- _Activity_: Collect all lines below with the string "mail".

- _Provided records_:
*-*-*

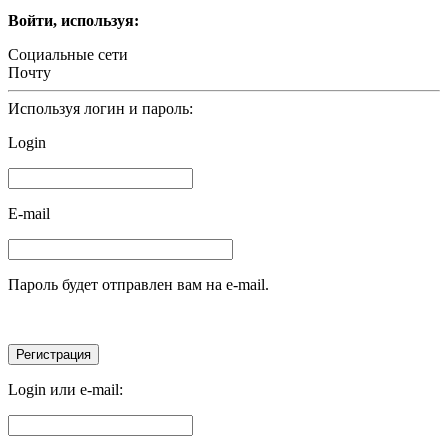
Войти, используя:
Социальные сети
Почту
Используя логин и пароль:
Login
E-mail
Пароль будет отправлен вам на e-mail.
Login или e-mail:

*-*-*

- _Your solution_:
E-mail
Пароль будет отправлен вам на e-mail.
Login или e-mail:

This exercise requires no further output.